The first fair was held in September, 1868.  Over time improvements were made with the addition of sheds and a one-half mile race track.  Exhibitors and visitors were mainly from Madison, Hamilton, Hancock and Henry Counties.  Fairs were held here annually each fall from 1868 to 1876 when the association disbanded.

Also during this period, another agricultural society formed in Madison County.  Several public-spirited citizens met on May 16, 1868 in Anderson and organized a joint-stock fair association.  It was known as the Madison County Joint-Stock Agricultural Society.

On May 31, 1868, 20 acres of land was acquired across Strawtown Road and slightly northwest of the old Anderson fairgrounds of 1850-1855.  The area purchased was immediately north of present-day Eighth Street;  west of the railroad to the Fairgrounds Road(Madison Avenue), and north to the vicinity of present-day Third Street.  It will be recalled that in 1867, this was the site of the public hanging of Milton White.

Track Main Feature

The fair was held at this location in the fall of 1868.  A sizable amount of money was spent to improve the facility.  One of the first things done was to build a seven-foot plank fence which surrounded the grounds complete with gates and an entrance. 

There was an office and dining hall as well.  An amphitheater was erected for presentations plus three halls were built for exhibitions.  They were named Floral, Mechanical and Art.  One hall measured 20-by-80 feet and another 20-by-30 feet.  There were a number of cattle and horse stalls along with sheep and hog pins.  Three wells were sunk, walled and finished with pumps to provide drinking water for the livestock and patrons.

However, the main feature of the fairgrounds was the one-half mile circuit track that ran parallel to the Fairgrounds Road(Madison Avenue).  It was situated roughly between what is today Seventh Street to near Third Street and Madison Avenue and Hendricks Street.

 The track was utilized for the exhibition of horses in harness and under saddle.  Trotters, pacers and runners were very popular and drew large crowds.  Thursday was always considered the best day because thousands of people attended the fair to see and enjoy the horse racing.

The grounds became famous throughout Indiana for their beauty, being situated among numerous large oak trees, and the accommodations provided for exhibitors and the public.

Over the next 19 years attendance was strong.  It was reported that on the third day of the 1873 fair, more than one-third of the entire population of Madison County were present upon the grounds.  The county's population in 1873 was approximately 24,000, meaning 8,000 were in attendance September 4, 1873.
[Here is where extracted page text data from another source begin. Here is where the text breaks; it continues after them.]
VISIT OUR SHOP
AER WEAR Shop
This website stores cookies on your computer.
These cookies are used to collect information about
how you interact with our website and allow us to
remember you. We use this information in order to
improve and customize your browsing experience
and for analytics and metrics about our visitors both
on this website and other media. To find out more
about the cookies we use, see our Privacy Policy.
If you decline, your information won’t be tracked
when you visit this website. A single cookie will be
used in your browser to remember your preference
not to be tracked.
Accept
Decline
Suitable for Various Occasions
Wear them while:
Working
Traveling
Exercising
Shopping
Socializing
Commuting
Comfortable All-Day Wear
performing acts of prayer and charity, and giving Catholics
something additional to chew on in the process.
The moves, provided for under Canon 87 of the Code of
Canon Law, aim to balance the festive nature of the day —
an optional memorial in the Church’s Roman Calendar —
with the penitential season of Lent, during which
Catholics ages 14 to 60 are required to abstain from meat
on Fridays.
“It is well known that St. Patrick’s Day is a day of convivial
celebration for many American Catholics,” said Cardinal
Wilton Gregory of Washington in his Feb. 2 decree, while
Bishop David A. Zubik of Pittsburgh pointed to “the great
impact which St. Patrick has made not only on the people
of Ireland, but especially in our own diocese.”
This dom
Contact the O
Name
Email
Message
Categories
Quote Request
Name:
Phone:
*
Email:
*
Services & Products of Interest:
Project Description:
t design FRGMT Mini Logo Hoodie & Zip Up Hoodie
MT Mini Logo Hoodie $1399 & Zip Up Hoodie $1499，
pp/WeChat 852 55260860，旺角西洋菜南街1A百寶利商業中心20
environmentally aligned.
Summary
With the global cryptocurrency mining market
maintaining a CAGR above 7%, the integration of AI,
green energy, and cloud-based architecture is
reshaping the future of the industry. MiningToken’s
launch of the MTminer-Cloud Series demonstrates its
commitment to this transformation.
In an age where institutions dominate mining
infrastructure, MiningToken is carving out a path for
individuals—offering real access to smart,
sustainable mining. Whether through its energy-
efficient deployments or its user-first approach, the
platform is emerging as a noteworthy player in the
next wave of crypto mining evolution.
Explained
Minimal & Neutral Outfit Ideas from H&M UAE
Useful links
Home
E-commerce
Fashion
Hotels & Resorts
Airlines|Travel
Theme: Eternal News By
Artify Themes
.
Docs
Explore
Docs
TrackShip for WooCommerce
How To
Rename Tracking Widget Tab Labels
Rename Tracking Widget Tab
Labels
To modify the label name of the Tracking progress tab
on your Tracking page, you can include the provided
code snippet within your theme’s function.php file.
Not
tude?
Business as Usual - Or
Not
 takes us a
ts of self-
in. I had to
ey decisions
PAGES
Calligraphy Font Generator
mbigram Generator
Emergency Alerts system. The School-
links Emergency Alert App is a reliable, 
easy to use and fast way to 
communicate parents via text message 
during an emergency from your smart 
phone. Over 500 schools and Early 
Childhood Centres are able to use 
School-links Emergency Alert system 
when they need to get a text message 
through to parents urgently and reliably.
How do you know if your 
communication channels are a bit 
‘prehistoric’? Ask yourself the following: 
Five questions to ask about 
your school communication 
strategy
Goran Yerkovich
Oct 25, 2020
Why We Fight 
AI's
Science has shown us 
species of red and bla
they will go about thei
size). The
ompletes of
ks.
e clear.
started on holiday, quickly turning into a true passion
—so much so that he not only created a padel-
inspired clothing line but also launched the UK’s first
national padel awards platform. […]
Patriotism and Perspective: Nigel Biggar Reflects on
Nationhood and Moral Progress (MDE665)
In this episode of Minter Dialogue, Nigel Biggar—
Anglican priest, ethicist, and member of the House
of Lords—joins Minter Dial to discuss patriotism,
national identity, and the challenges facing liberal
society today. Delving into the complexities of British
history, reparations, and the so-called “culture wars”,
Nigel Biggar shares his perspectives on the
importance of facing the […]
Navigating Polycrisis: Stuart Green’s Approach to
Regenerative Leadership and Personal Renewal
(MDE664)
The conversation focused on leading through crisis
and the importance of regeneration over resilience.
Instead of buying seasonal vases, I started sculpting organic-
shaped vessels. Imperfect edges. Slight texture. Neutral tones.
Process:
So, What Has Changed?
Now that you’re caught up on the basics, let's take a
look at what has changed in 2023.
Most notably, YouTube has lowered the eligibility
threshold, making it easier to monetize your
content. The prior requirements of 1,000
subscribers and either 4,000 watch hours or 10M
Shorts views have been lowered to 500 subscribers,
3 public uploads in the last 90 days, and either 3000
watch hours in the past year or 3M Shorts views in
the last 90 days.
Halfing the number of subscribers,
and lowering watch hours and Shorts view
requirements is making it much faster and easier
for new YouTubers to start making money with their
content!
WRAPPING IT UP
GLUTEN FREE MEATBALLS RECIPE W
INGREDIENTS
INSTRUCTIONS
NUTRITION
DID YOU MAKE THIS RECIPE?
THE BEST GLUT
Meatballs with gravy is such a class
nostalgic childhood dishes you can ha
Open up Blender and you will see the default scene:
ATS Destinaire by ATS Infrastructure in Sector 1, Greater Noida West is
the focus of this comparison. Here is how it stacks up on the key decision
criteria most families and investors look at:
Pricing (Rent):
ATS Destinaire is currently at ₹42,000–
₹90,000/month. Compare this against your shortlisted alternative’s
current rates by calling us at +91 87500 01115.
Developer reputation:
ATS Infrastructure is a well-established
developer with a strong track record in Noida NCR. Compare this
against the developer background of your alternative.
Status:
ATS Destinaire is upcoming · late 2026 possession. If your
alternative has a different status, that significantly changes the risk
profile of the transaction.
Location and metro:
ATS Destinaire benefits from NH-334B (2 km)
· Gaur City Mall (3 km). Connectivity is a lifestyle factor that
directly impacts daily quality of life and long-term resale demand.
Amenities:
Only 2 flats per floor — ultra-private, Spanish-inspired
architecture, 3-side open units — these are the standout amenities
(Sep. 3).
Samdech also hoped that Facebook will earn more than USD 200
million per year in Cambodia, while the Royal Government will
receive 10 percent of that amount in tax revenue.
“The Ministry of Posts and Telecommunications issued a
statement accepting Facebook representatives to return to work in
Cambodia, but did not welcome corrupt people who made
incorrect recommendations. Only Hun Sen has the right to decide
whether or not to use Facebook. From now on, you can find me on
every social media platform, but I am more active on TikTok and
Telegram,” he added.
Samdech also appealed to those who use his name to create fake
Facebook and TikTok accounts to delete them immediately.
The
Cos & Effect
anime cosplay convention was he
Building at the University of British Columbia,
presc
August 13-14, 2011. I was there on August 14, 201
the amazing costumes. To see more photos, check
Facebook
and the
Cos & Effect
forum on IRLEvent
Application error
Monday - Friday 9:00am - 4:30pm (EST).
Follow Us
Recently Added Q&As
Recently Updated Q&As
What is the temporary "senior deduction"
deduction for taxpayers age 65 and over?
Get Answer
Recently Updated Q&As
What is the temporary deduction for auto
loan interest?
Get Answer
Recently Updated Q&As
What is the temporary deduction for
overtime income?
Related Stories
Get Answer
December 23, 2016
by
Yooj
From 1887 to 1890, interest in the fair began to fall off.  The decrease in attendance caused the society to become involved in debt.  In addition, Anderson had grown beyond the limits of the fairgrounds in every direction.  The city desired to open streets through the property and open it to development.

The society's stockholders decided it would be in the interest of the association to dispose of the fairgrounds and settle its affairs.  This decision came at the conclusion of the 1890 fair.

That winter, the Indiana legislature passed an enabling act authorizing the society to sell and convey all corporate property, distribute the proceeds and cease to exist.  With the passage of the act, the fairgrounds were divided into lots and sold.